# 27,5" Scale Bariton to Drop C?



## Baco (Dec 6, 2009)

I really love my Hufschmid T6 Baritone guitar but since we don't play any tracks in B with my new band, but quite some tracks in Drop C I'd like to tune my Bariton to Drop C. I know, it's the world upside down, but has anyone done this already? Any tips for string gauges? All the help is welcome here, I don't want to screw up this guitar


----------



## distressed_romeo (Dec 6, 2009)

Should be doable. I've got a 26.25" scale guitar tuned to D standard with 10-52 gauge strings, and it feels great. Maybe start with a 9-46 set, and put something like a 50 or 52 on the bottom?


----------



## Apophis (Dec 6, 2009)

nothing will happened  use strings you like and you will be 100% happy


----------



## troyguitar (Dec 6, 2009)

You won't screw it up. I have the top 6 strings on my 9-string tuned UP to G standard at 27.5" and it's fine. I would probably start with a stock 10-52 set and go from there.


----------



## Baco (Dec 6, 2009)

Thanks guys! I have a Dean Markley LTHB (10-52) set here, maybe I should try this out? I love the way she plays now (Drop A tuning with Patrick's La Bella Custom set on it), I should check the gauges, though


----------



## vampiregenocide (Dec 6, 2009)

As long as you have the right gauges you should be fine.


----------



## troyguitar (Dec 6, 2009)

Baco said:


> Thanks guys! I have a Dean Markley LTHB (10-52) set here, maybe I should try this out? I love the way she plays now (Drop A tuning with Patrick's La Bella Custom set on it), I should check the gauges, though



That should be a very good start. You'll probably end up wanting either a heavier 6th string or a lighter first 5 strings after awhile, but it's a good starting point especially if you already have them.


----------



## Baco (Dec 6, 2009)

Thanks for the help guys, you gave me just the confidence boost I needed to get this going


----------



## MF_Kitten (Dec 7, 2009)

"normal" tunings are absolute WIN on baritone guitars. drop C will sound amazing on that thing 

go for it! i´d get a .52 and then use the other 5 strings from a set of strings that are one noth thinner. use a .48 or .46 set of strings, and replace the lowest string with a .52, if that makes any sense. i experimented with this on my baritone (28" scale), and i couldn´t get a .52 set of strings up to drop C without the highest strings being too tight. it ended up in drop Bb, where it was perfect.

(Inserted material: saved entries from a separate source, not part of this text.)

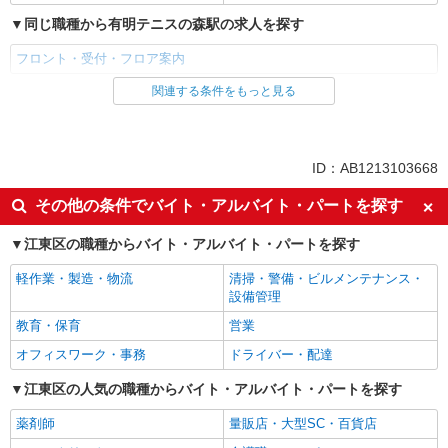
同じ職種から有明テニスの森駅の求人を探す
フロント・受付・フロア案内
関連する条件をもっと見る
同じ雇用形態から有明テニスの森駅の求人を探す
アルバイト
パート
同じ特徴から有明テニスの森駅の求人を探す
ID：AB1213103668
Web面接OK
未経験歓迎
その他の条件でバイト・アルバイト・パートを探す
女性活躍中
週2～3日勤務OK
江東区の職種からバイト・アルバイト・パートを探す
扶養内勤務OK
交通費支給
軽作業・製造・物流
清掃・警備・ビルメンテナンス・
制服貸与
研修制度あり
設備管理
同じ職種から求人を探す
教育・保育
営業
販売・接客サービス
オフィスワーク・事務
ドライバー・配達
フロント・受付・フロア案内
江東区の人気の職種からバイト・アルバイト・パートを探す
同じ特徴から求人を探す
薬剤師
量販店・大型SC・百貨店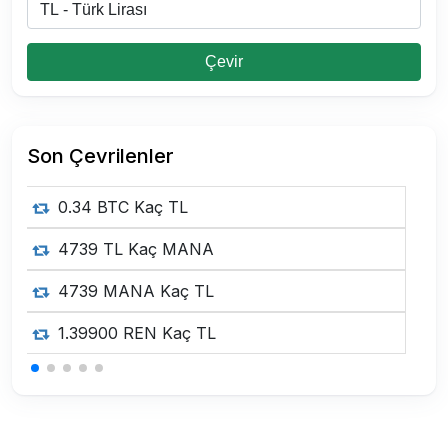
Çevir
Son Çevrilenler
175 BTC Kaç TL
0.15 USDT Kaç TL
0.15 USDT Kaç TL
0.15 USDT Kaç TL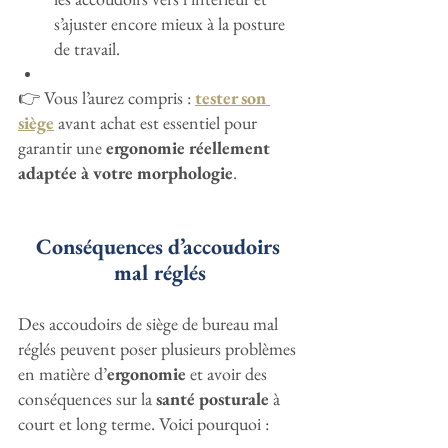
s’ajuster encore mieux à la posture 
de travail.
👉 Vous l’aurez compris : 
tester son 
siège
 avant achat est essentiel pour 
garantir une 
ergonomie réellement 
adaptée à votre morphologie
.
Conséquences d’accoudoirs 
mal réglés
Des accoudoirs de siège de bureau mal 
réglés peuvent poser plusieurs problèmes 
en matière d’
ergonomie
 et avoir des 
conséquences sur la 
santé posturale
 à 
court et long terme. Voici pourquoi :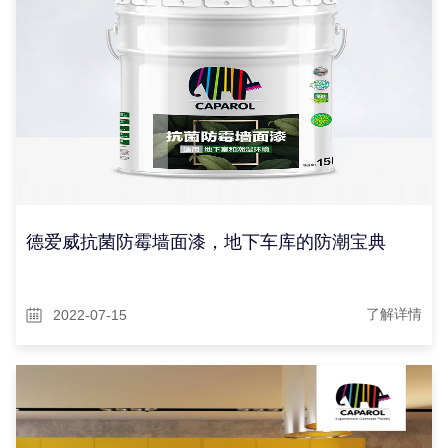
德爱威抗菌防霉墙面漆，地下车库的防潮宝典
2022-07-15
了解详情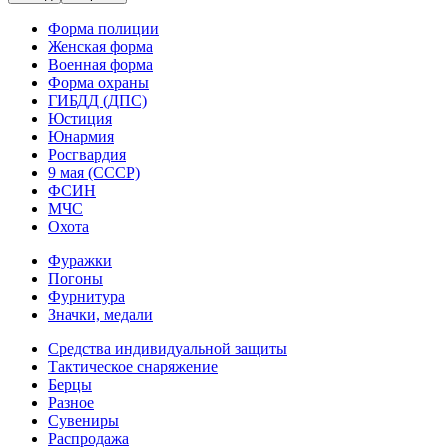
Форма полиции
Женская форма
Военная форма
Форма охраны
ГИБДД (ДПС)
Юстиция
Юнармия
Росгвардия
9 мая (СССР)
ФСИН
МЧС
Охота
Фуражки
Погоны
Фурнитура
Значки, медали
Средства индивидуальной защиты
Тактическое снаряжение
Берцы
Разное
Сувениры
Распродажа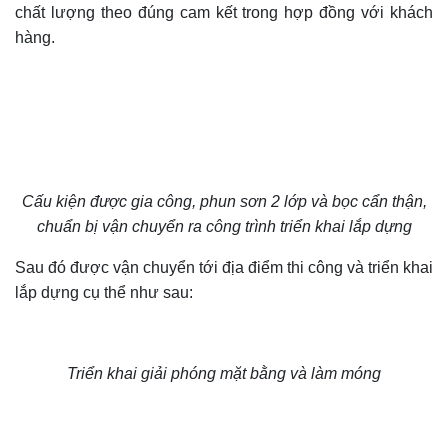
chất lượng theo đúng cam kết trong hợp đồng với khách
hàng.
Cấu kiện được gia công, phun sơn 2 lớp và bọc cẩn thận,
chuẩn bị vận chuyển ra công trình triển khai lắp dựng
Sau đó được vận chuyển tới địa điểm thi công và triển khai
lắp dựng cụ thể như sau:
Triển khai giải phóng mặt bằng và làm móng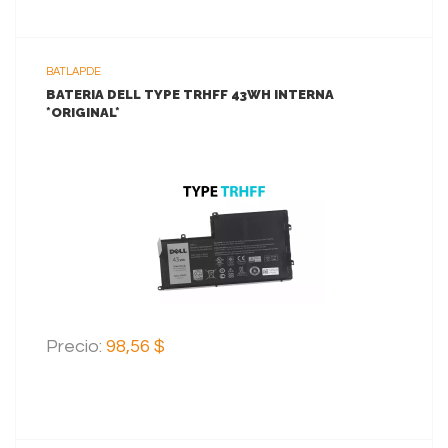
BATLAPDE
BATERIA DELL TYPE TRHFF 43WH INTERNA
*ORIGINAL*
VER MAS
AGREGAR AL CARRITO
Precio:
98,56 $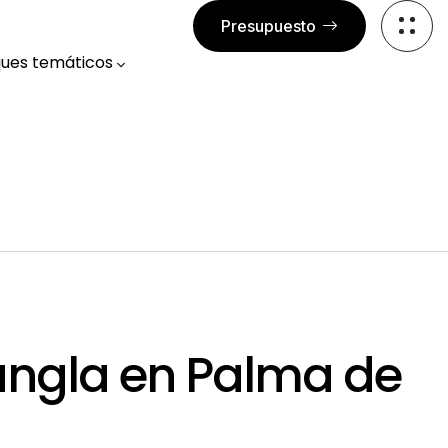
Presupuesto
ues temáticos
Jungla en Palma de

if you can get a heavy lows light highs type set of strings though, then that would work. .52-.09 for example.


----------



## Baco (Dec 7, 2009)

Ok, now I'm definately going for this  It's a shame that I wouldn't be using the T6 Baritone with my new band since that's where most of my time goes to at the moment. I have a 10-52 (Dean Markley LTHB) set that I'm throwing on the guitar on thursday (I'm off to see Rammstein in Paris tomorrow) and if all goes well I'm rehearsing with the guitar on friday!


----------



## metalfoundry (Dec 11, 2009)

I believe it will be just ok


----------



## Baritone ETE (Dec 16, 2009)

Hey bro...i tune my ESP Baritone to drop C and I love it. I recorded every guitar track with that guitar for my bands new CD. I ran it through a Mesa Boogie Duel Rec. head..and it sounded so amazing. Great hard rock/metal sound. Check it out www.myspace.com/engineeringtheenemy Adam Ruppel (guitarist from the band SYSTEMATIC/ Elektra records..signed by Lars Ulrich of Metallica) recorded/produced/mixed/mastered the album. Amazing quality recording


----------



## Baco (Dec 17, 2009)

Baritone ETE said:


> Hey bro...i tune my ESP Baritone to drop C and I love it. I recorded every guitar track with that guitar for my bands new CD. I ran it through a Mesa Boogie Duel Rec. head..and it sounded so amazing. Great hard rock/metal sound. Check it out www.myspace.com/engineeringtheenemy Adam Ruppel (guitarist from the band SYSTEMATIC/ Elektra records..signed by Lars Ulrich of Metallica) recorded/produced/mixed/mastered the album. Amazing quality recording



I'll check that link out for sure  Thanks for your reply. Which string gauges do you use for that? I tried a 10-52 to start with but that 10 and 52 were too sloppy for me. I tried an online string tension calculator and a 11 should be better as would a 56 (or maybe a bit thicker too).


----------



## Rick (Dec 17, 2009)

Baritone ETE said:


> Hey bro...i tune my ESP Baritone to drop C and I love it. I recorded every guitar track with that guitar for my bands new CD. I ran it through a Mesa Boogie Duel Rec. head..and it sounded so amazing. Great hard rock/metal sound. Check it out Engineering the Enemy -Songs from NEW ablum up NOW on MySpace Music - Free Streaming MP3s, Pictures & Music Downloads Adam Ruppel (guitarist from the band SYSTEMATIC/ Elektra records..signed by Lars Ulrich of Metallica) recorded/produced/mixed/mastered the album. Amazing quality recording



Wow, shameless plug.


----------



## AeonSolus (Dec 17, 2009)

Baritone ETE said:


> Hey bro...i tune my ESP Baritone to drop C and I love it. I recorded every guitar track with that guitar for my bands new CD. I ran it through a Mesa Boogie Duel Rec. head..and it sounded so amazing. Great hard rock/metal sound. Check it out www.myspace.com/engineeringtheenemy Adam Ruppel (guitarist from the band SYSTEMATIC/ Elektra records..signed by Lars Ulrich of Metallica) recorded/produced/mixed/mastered the album. Amazing quality recording


----------



## Baco (Dec 17, 2009)

I'm cool with it, as long as I get some more info on the string gauges


----------



## mattofvengeance (Dec 17, 2009)

Rick said:


> Wow, shameless plug.



Right? Not to mention its his first and only post


----------



## Triple-J (Dec 17, 2009)

When I made the switch from baritone 6's to 7 string I considered selling my baritone's but I figured I'd try them in standard tuning and they sound great I use both of them tuned to D standard now and if I buy another guitar for standard tuning it will be a baritone.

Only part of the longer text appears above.